_TASK_.
Quote the data below in full, minus the images.

_LISTED RECORDS_.
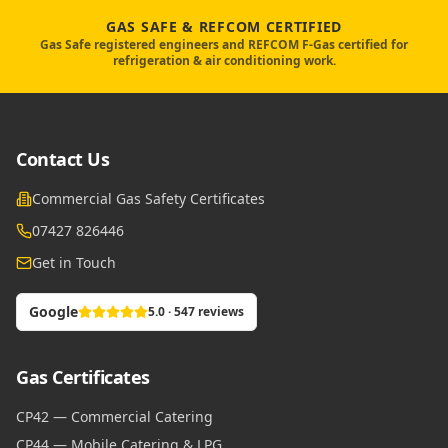
GAS SAFE & REFCOM CERTIFIED
Gas Safe registered engineers and REFCOM F-Gas certified for
refrigeration & air conditioning work.
Contact Us
Commercial Gas Safety Certificates
07427 826446
Get in Touch
Google
5.0 · 547 reviews
Gas Certificates
CP42 — Commercial Catering
CP44 — Mobile Catering & LPG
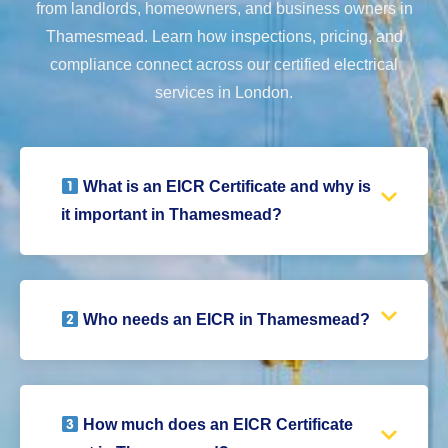
from landlords, homeowners, and business owners in
Thamesmead. Learn how inspections, pricing, and
compliance connect across our certified electrical
services in London.
What is an EICR Certificate and why is
it important in Thamesmead?
Who needs an EICR in Thamesmead?
How much does an EICR Certificate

_RESPONSE FOR THIS EXERCISE_.
GAS SAFE & REFCOM CERTIFIED
Gas Safe registered engineers and REFCOM F-Gas certified for
refrigeration & air conditioning work.
Contact Us
Commercial Gas Safety Certificates
07427 826446
Get in Touch
Google
5.0 · 547 reviews
Gas Certificates
CP42 — Commercial Catering
CP44 — Mobile Catering & LPG
from landlords, homeowners, and business owners in
Thamesmead. Learn how inspections, pricing, and
compliance connect across our certified electrical
services in London.
What is an EICR Certificate and why is
it important in Thamesmead?
Who needs an EICR in Thamesmead?
How much does an EICR Certificate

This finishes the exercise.